あらすじ
むかし昔、京都に住む妻が、夕方用事があって外出しましたが、しばらく帰ってこないので、夫が、不審に思っている
中に、妻が帰ってきました。
しばらくすると、同じ顔で、服装、物腰もそっくりの女が入
ってきました。夫は、言葉も出ないほどびっくりしました。
きっと、一人は狐だろうと思いましたが、どちらが本当の妻
であるか見分けがつきませんでした。直感的に、あとで入っ
てきた方が、狐だろうと考えて、夫は刀を抜いて、刀を振りかざしたところ、その妻
は、
「これはどうしたのですか、どうして私を殺そうとするのですか。」と泣きながら言
いました。
今度は、前に入ってきた妻を切ろうと近づくと、これも手をすりあわせて泣き崩れ
ました。
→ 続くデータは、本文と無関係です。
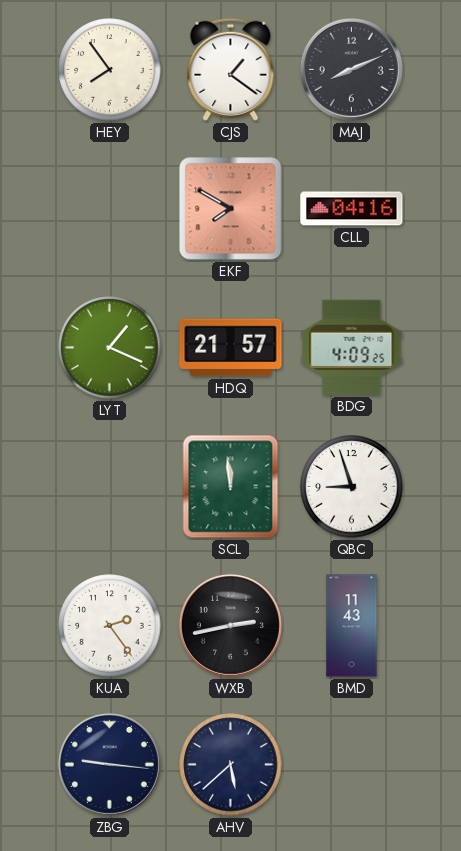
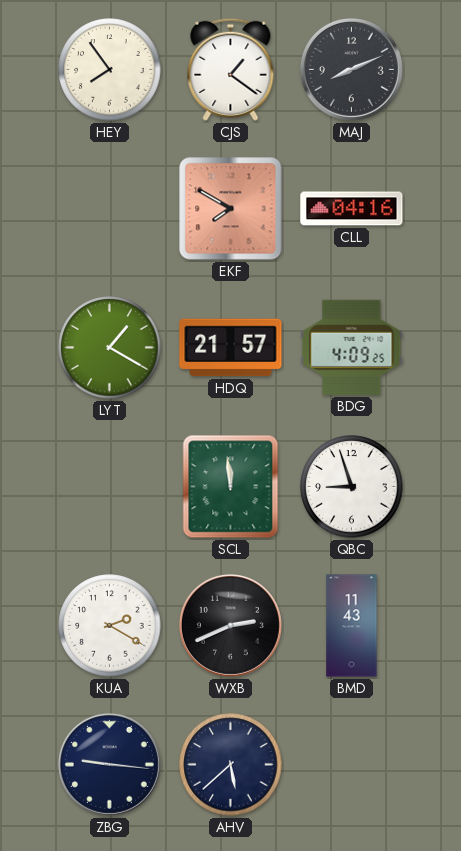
LYT: 1:19 -> 1:20
KUA: 2:24 -> 2:20
WXB: 2:43 -> 2:41
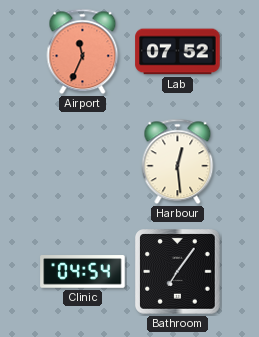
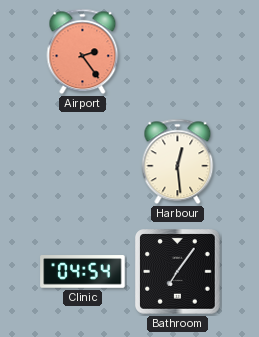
Airport: 11:34 -> 2:24
Lab: 07:52 -> none
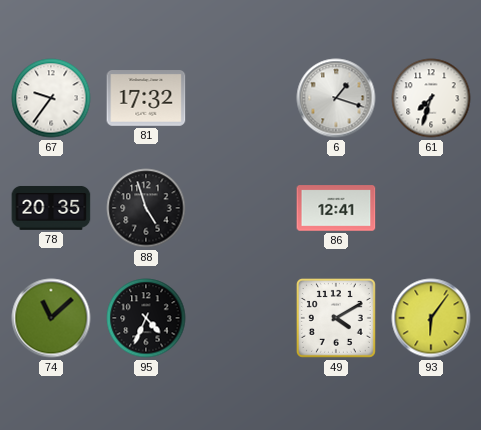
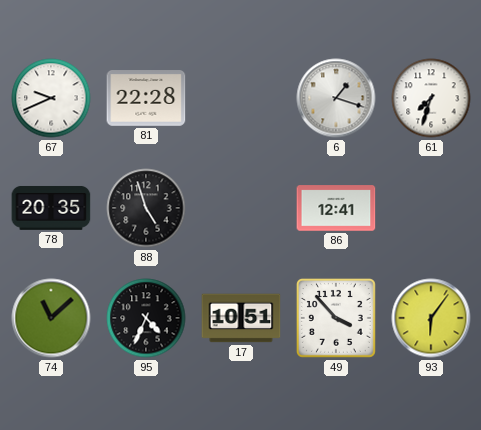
67: 9:36 -> 9:41
81: 17:32 -> 22:28
17: none -> 10:51
49: 4:10 -> 3:53
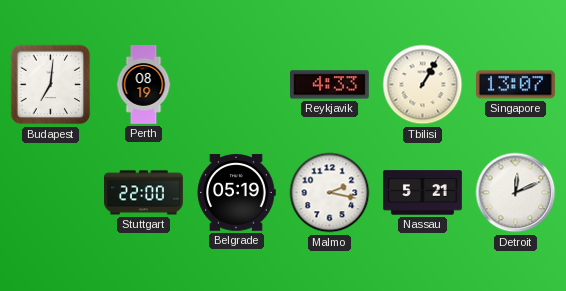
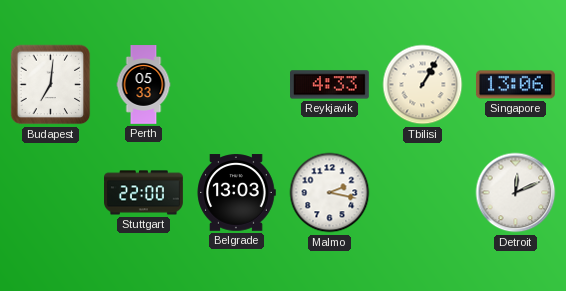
Perth: 08:19 -> 05:33
Singapore: 13:07 -> 13:06
Belgrade: 05:19 -> 13:03
Nassau: 5:21 -> none
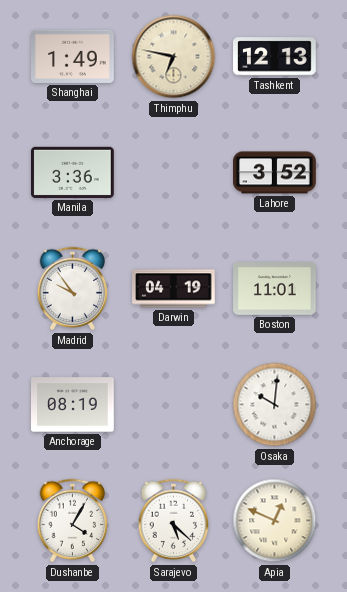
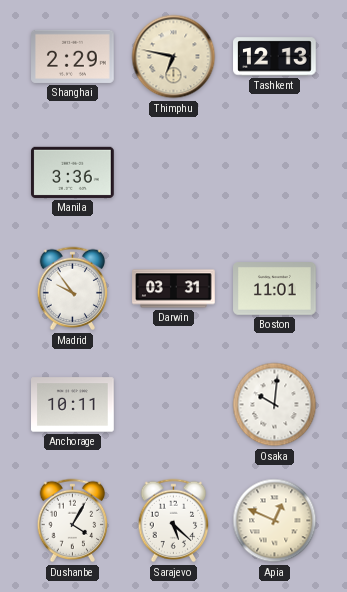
Shanghai: 1:49 -> 2:29
Lahore: 3:52 -> none
Darwin: 04:19 -> 03:31
Anchorage: 08:19 -> 10:11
男は、どうしたものか途方に暮れましたが、やはり前に入ってきた妻が怪し
いと思ったので、掴まえました。すると、その妻は、鼻も曲がるほどの臭いおしっこ
を漏らしました。夫が、その臭さにひるんでいる間に、その妻は狐になって、戸の隙
間から道に飛び出して、「こーんこーん」と鳴いて逃げていってしまいました。男は、
悔しがりましたが、後の祭りでした。(今昔物語巻27第39)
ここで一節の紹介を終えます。